→ **Work to be completed**
Line by line, restate the material word for word, omitting any image.

[Opening Extracted data section]

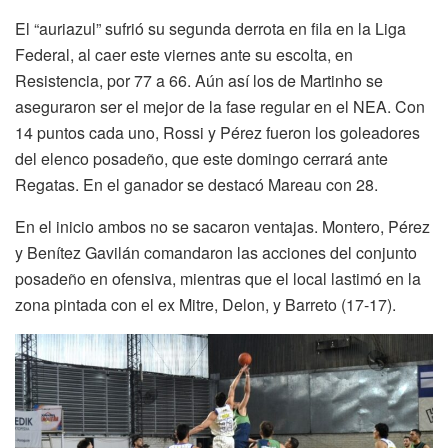
El “auriazul” sufrió su segunda derrota en fila en la Liga
Federal, al caer este viernes ante su escolta, en
Resistencia, por 77 a 66. Aún así los de Martinho se
aseguraron ser el mejor de la fase regular en el NEA. Con
14 puntos cada uno, Rossi y Pérez fueron los goleadores
del elenco posadeño, que este domingo cerrará ante
Regatas. En el ganador se destacó Mareau con 28.
En el inicio ambos no se sacaron ventajas. Montero, Pérez
y Benítez Gavilán comandaron las acciones del conjunto
posadeño en ofensiva, mientras que el local lastimó en la
zona pintada con el ex Mitre, Delon, y Barreto (17-17).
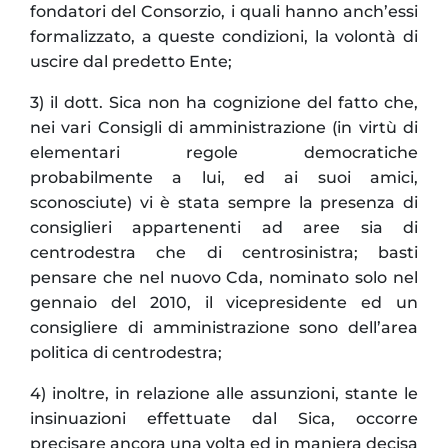
fondatori del Consorzio, i quali hanno anch’essi
formalizzato, a queste condizioni, la volontà di
uscire dal predetto Ente;
3) il dott. Sica non ha cognizione del fatto che,
nei vari Consigli di amministrazione (in virtù di
elementari regole democratiche
probabilmente a lui, ed ai suoi amici,
sconosciute) vi è stata sempre la presenza di
consiglieri appartenenti ad aree sia di
centrodestra che di centrosinistra; basti
pensare che nel nuovo Cda, nominato solo nel
gennaio del 2010, il vicepresidente ed un
consigliere di amministrazione sono dell’area
politica di centrodestra;
4) inoltre, in relazione alle assunzioni, stante le
insinuazioni effettuate dal Sica, occorre
precisare ancora una volta ed in maniera decisa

[Closing Extracted data section]

→ **Result of the exercise**
El “auriazul” sufrió su segunda derrota en fila en la Liga
Federal, al caer este viernes ante su escolta, en
Resistencia, por 77 a 66. Aún así los de Martinho se
aseguraron ser el mejor de la fase regular en el NEA. Con
14 puntos cada uno, Rossi y Pérez fueron los goleadores
del elenco posadeño, que este domingo cerrará ante
Regatas. En el ganador se destacó Mareau con 28.
En el inicio ambos no se sacaron ventajas. Montero, Pérez
y Benítez Gavilán comandaron las acciones del conjunto
posadeño en ofensiva, mientras que el local lastimó en la
zona pintada con el ex Mitre, Delon, y Barreto (17-17).
fondatori del Consorzio, i quali hanno anch’essi
formalizzato, a queste condizioni, la volontà di
uscire dal predetto Ente;
3) il dott. Sica non ha cognizione del fatto che,
nei vari Consigli di amministrazione (in virtù di
elementari regole democratiche
probabilmente a lui, ed ai suoi amici,
sconosciute) vi è stata sempre la presenza di
consiglieri appartenenti ad aree sia di
centrodestra che di centrosinistra; basti
pensare che nel nuovo Cda, nominato solo nel
gennaio del 2010, il vicepresidente ed un
consigliere di amministrazione sono dell’area
politica di centrodestra;
4) inoltre, in relazione alle assunzioni, stante le
insinuazioni effettuate dal Sica, occorre
precisare ancora una volta ed in maniera decisa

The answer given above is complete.